Chill schriebBut maybe i did it wrong, because i just tried to replace the color.
How exactly did you replace the color? Please note that the shader code will need to handle the "transition texels" as well where e.g. the black outline and yellow trouser regions meet, there they mix e.g. 50/50 to a darker brown tone in some texels. If you only replace exact 100% color matches of black and yellow you will get jaggy staircase artifacts (similar to antialiasing artifacts) where your colors meet.
In the shader code you would then calculate the color distance of the tested texel to your classification color (e.g. yellow for trousers) and then apply your replacement colors with the respective weights. The color distance can either be calculated as distance in RGB space, or in a hue-based color space such as YCoCG or YUV if RGB does not separate your parts cleanly. You might also get away by just calculating the hue distance and (if it's close enough) replace the hue with the replacement color's hue. This way you could leave the black outline as-is and just cycle the color hue of trousers, shirt and body around.
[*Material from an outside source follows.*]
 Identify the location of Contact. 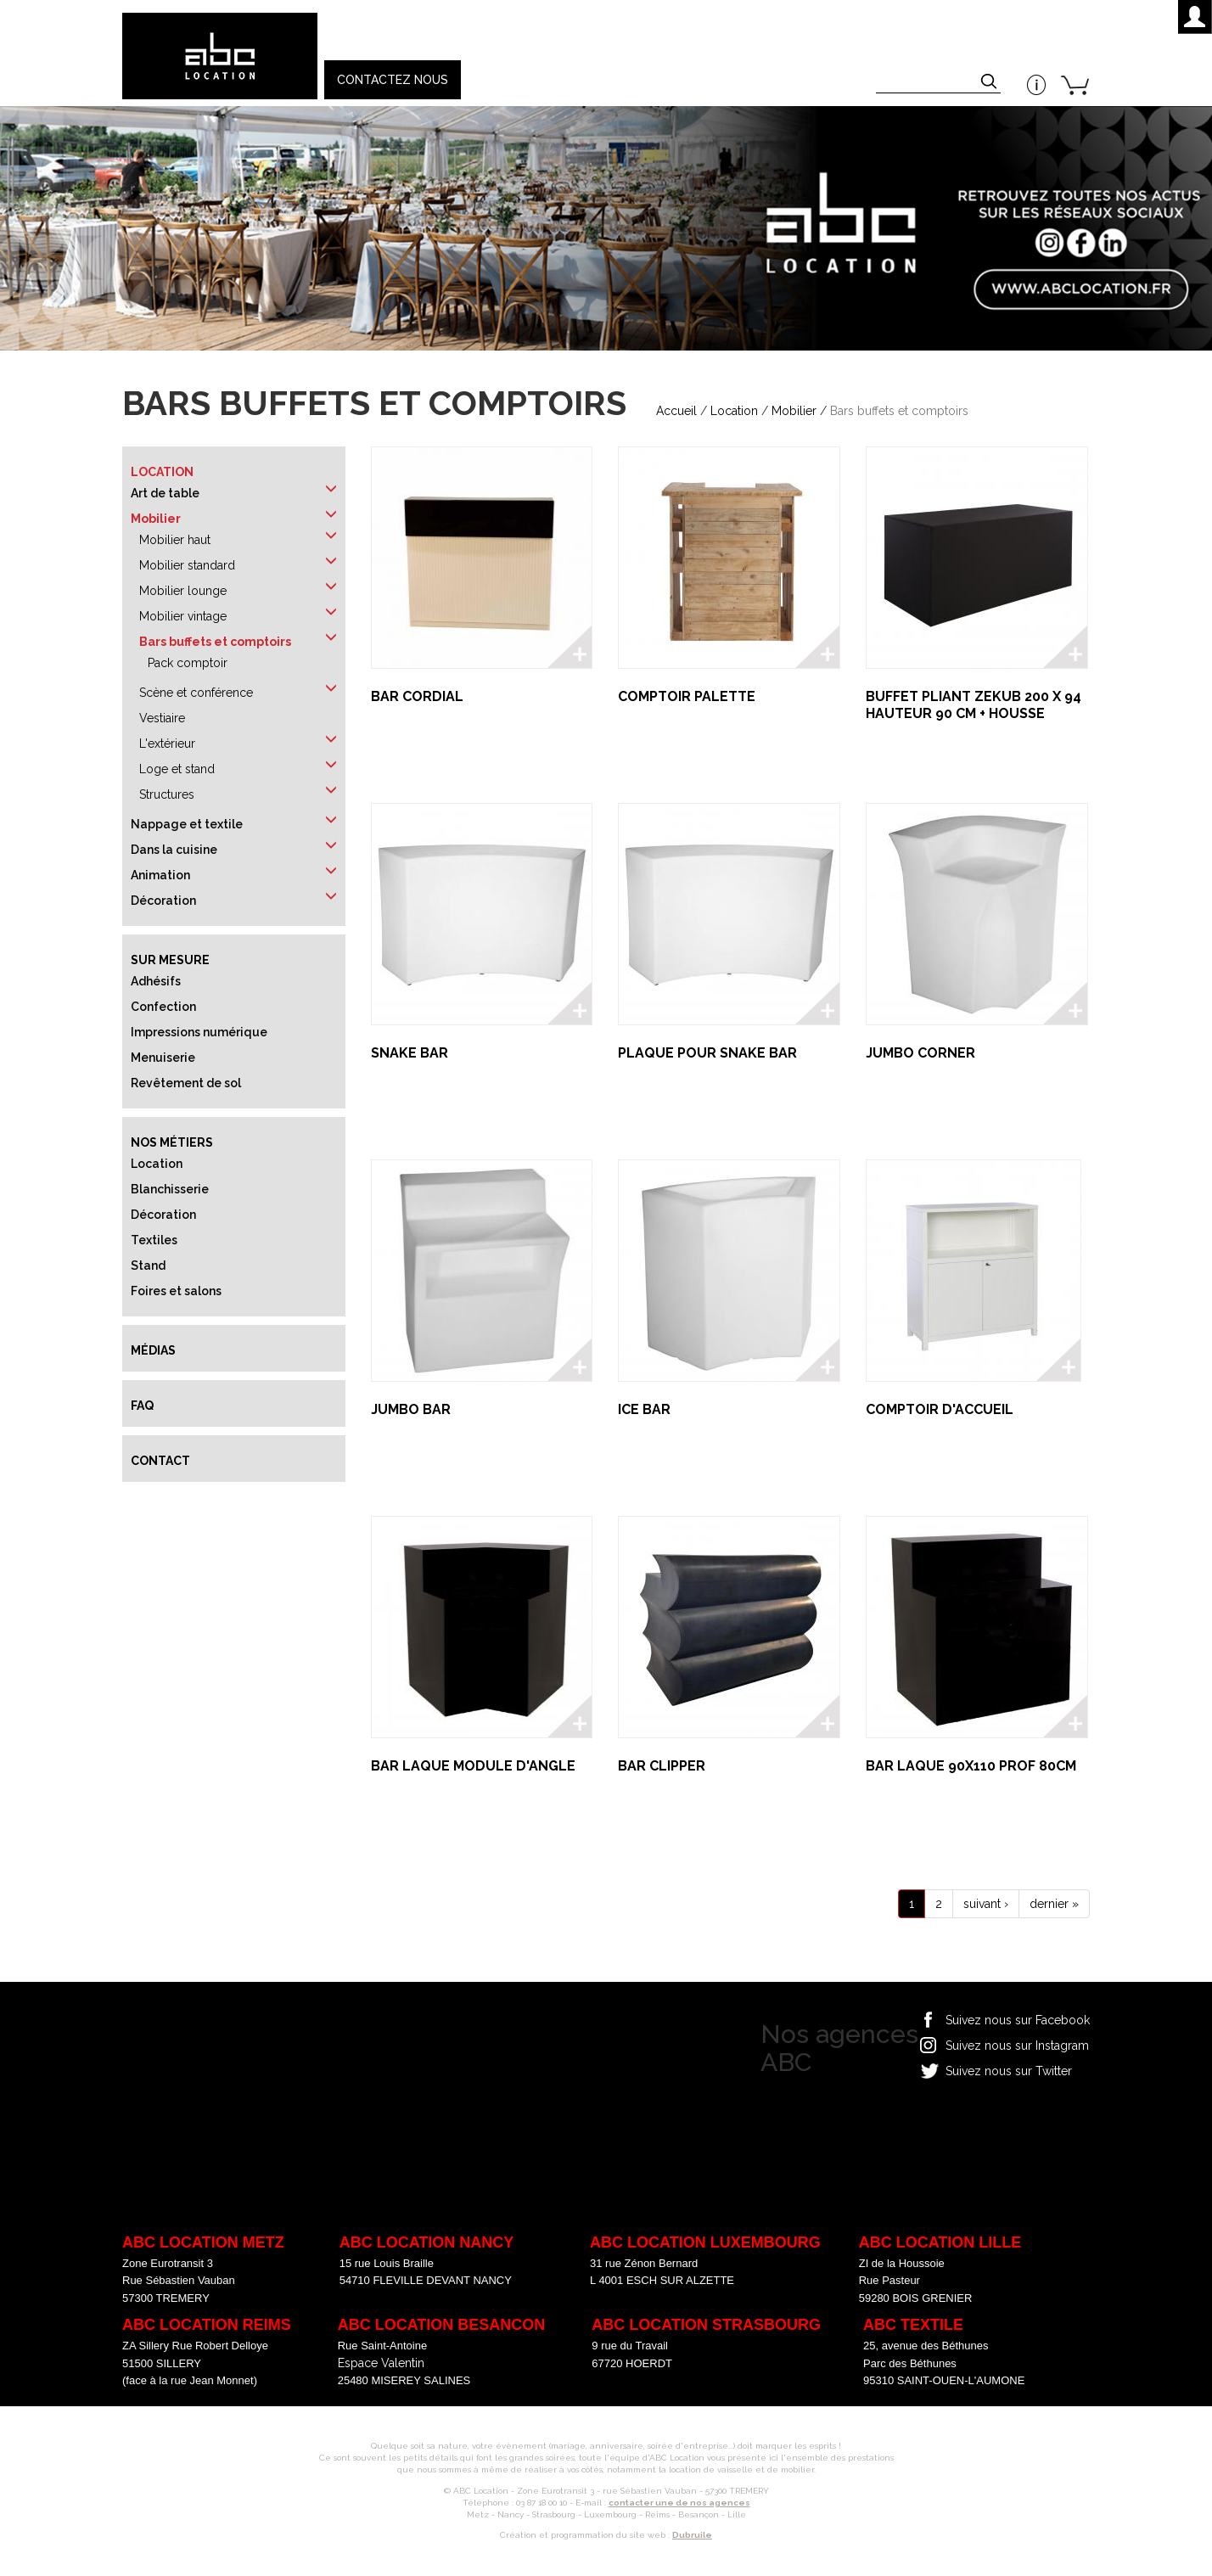
(160, 1461).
A different, much simpler solution would be to prepare the input textures so that you don't have any unclear texels that don't match the colors to begin with.
So the linked mesh approach would be cleaner for me, but my problem is that linked meshes are bound to one slot. Which means only one mesh can be visible at a time, but i need all three visible at once
Oops, sorry, my fault - admittedly I haven't thought this through!